When writing out the entries below, keep only the lines from the line with "mask_svg. mask_svg is the segmentation as SVG." to the line with "Find <item>portal vein", both included, exactly as they are, and leave the pictures aside.

----- Exercise data -----

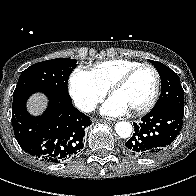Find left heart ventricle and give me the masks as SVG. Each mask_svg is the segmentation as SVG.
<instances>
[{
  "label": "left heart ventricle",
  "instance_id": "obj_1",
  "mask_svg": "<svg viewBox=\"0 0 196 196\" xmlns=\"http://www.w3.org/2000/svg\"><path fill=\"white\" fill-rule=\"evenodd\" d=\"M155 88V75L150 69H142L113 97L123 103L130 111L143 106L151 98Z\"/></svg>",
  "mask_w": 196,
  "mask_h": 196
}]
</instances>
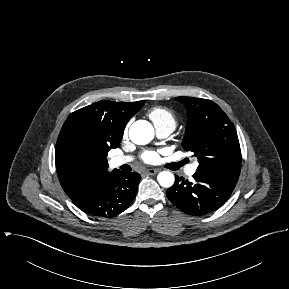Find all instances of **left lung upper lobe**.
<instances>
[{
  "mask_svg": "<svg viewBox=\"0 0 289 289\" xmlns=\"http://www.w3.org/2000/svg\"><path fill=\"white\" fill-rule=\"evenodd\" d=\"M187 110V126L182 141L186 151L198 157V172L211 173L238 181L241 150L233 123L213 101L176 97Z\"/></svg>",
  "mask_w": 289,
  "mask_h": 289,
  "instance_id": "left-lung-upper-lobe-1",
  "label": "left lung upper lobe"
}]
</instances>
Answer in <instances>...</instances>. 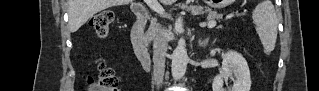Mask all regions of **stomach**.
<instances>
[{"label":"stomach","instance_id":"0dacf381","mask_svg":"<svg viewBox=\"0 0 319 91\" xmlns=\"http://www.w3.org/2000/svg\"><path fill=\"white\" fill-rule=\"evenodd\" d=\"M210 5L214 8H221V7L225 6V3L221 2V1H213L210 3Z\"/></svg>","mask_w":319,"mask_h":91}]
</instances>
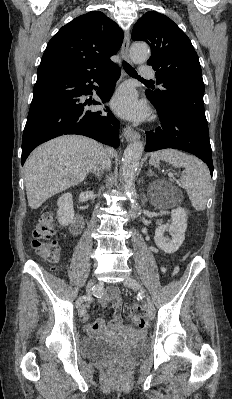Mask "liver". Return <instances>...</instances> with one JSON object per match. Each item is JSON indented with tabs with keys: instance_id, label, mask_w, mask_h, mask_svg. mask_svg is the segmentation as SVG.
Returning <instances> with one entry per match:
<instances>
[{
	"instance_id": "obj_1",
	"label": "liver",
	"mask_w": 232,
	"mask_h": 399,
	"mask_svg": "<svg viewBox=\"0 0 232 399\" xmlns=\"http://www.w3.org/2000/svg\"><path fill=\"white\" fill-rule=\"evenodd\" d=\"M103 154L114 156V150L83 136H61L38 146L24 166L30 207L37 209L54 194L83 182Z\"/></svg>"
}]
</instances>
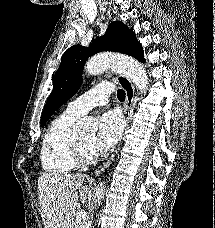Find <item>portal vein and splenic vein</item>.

-----
----- Exercise data -----

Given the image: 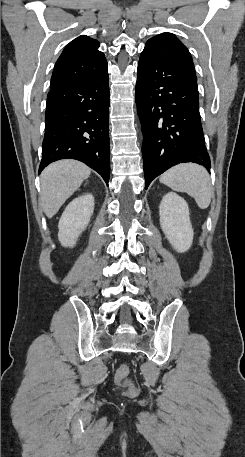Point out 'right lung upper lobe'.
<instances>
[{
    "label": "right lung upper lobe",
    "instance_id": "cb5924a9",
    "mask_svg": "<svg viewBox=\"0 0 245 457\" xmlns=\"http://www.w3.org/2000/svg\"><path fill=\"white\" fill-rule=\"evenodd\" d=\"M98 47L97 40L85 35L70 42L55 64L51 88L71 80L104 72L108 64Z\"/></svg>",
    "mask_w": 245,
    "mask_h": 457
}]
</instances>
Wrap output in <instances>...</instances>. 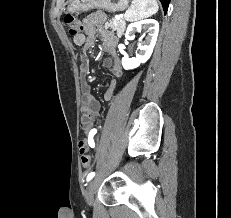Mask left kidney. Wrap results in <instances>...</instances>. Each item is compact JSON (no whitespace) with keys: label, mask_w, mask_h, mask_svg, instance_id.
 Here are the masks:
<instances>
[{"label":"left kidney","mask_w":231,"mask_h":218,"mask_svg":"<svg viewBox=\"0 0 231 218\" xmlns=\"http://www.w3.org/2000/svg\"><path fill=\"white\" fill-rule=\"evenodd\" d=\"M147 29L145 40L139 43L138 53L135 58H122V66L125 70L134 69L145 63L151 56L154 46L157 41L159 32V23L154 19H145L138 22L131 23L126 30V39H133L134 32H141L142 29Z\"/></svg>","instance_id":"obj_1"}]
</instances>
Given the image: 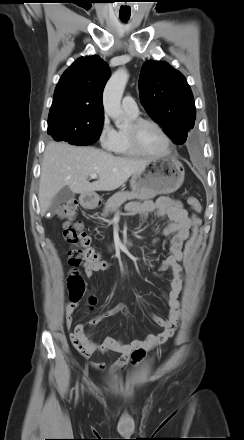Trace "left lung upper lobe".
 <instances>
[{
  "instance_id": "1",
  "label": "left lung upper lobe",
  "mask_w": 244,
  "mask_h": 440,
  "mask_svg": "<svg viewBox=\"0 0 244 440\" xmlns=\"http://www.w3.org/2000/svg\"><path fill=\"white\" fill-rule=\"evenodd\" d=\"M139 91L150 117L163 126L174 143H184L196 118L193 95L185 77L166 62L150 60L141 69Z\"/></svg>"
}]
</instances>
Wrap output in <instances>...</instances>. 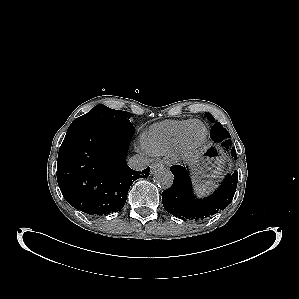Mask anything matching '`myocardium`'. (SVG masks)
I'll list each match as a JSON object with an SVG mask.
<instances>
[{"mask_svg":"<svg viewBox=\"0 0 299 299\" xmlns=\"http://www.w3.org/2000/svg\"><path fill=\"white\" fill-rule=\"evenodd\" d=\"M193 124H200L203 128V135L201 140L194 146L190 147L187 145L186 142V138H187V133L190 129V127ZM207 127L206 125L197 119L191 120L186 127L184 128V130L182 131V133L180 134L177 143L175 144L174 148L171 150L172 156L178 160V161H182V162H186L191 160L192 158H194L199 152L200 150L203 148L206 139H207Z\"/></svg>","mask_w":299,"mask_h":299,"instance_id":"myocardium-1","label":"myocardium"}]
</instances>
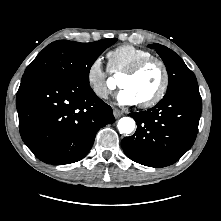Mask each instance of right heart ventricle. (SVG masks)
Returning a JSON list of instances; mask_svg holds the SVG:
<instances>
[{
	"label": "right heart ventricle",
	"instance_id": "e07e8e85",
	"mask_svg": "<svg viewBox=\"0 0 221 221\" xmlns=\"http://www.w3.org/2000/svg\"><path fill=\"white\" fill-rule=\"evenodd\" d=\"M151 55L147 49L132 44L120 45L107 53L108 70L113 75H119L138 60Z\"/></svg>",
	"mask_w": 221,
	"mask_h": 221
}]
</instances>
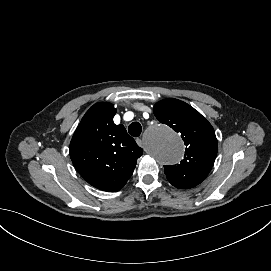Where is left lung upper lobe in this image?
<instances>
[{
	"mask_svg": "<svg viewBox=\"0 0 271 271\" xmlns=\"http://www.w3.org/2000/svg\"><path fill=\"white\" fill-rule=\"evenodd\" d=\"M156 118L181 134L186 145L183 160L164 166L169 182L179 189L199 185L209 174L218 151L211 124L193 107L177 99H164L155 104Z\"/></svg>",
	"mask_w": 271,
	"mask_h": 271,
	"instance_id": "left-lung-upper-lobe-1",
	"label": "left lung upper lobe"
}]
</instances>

-----
----- Exercise data -----

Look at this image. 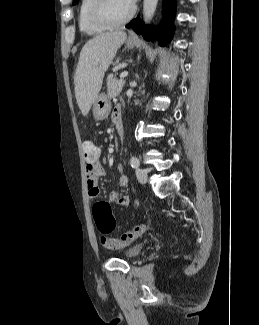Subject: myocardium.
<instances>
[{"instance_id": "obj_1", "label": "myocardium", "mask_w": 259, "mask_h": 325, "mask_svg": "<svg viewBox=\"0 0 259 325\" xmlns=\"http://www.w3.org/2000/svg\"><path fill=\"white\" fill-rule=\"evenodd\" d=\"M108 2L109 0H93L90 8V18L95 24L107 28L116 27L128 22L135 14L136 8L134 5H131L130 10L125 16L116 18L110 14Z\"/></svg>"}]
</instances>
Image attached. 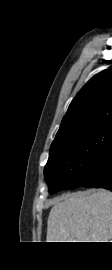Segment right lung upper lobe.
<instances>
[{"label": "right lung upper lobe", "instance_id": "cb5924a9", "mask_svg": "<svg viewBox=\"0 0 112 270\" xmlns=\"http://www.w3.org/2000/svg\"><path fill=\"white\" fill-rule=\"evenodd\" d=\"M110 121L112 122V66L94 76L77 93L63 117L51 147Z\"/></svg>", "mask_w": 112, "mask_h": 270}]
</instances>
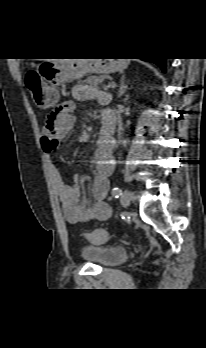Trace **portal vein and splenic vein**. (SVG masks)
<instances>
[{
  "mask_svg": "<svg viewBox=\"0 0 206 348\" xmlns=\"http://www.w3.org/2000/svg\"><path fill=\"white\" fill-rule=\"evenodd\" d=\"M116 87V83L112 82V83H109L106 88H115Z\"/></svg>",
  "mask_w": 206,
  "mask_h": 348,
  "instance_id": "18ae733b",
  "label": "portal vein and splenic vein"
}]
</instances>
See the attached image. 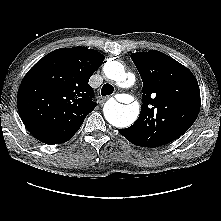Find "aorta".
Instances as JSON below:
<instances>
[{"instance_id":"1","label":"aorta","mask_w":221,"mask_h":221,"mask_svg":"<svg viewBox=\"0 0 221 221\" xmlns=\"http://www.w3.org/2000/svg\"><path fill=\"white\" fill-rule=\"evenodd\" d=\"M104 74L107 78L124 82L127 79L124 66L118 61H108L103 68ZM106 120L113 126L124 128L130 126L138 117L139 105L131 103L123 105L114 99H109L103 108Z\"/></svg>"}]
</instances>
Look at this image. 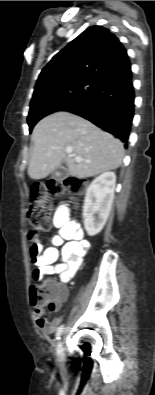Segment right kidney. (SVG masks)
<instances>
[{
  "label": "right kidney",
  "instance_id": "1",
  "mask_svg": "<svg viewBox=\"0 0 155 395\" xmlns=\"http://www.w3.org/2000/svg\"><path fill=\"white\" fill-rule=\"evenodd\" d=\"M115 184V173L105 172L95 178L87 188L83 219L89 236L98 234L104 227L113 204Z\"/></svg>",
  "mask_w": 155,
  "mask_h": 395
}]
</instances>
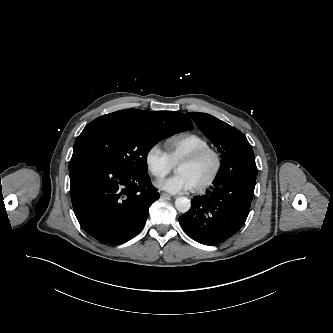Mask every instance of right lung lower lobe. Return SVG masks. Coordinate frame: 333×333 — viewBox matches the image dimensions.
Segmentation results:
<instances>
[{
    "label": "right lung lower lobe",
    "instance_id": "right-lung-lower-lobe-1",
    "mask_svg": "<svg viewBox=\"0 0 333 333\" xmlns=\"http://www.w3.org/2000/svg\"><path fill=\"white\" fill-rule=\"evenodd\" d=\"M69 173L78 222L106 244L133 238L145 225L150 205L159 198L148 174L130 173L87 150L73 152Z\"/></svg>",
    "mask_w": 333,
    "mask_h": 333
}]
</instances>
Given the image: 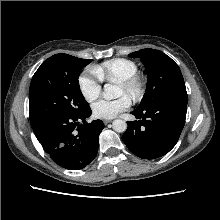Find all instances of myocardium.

-----

§ **Answer to this problem**:
Mask "liver". Return <instances>...</instances> with one JSON object per match. Each item is JSON indented with tabs with keys: instance_id, label, mask_w, mask_h, mask_svg. mask_svg is the segmentation as SVG.
Returning <instances> with one entry per match:
<instances>
[{
	"instance_id": "obj_1",
	"label": "liver",
	"mask_w": 232,
	"mask_h": 399,
	"mask_svg": "<svg viewBox=\"0 0 232 399\" xmlns=\"http://www.w3.org/2000/svg\"><path fill=\"white\" fill-rule=\"evenodd\" d=\"M103 154L114 156V150L83 136H61L38 146L24 166L30 207L37 209L54 194L83 182Z\"/></svg>"
}]
</instances>
Find <item>portal vein and splenic vein</item>.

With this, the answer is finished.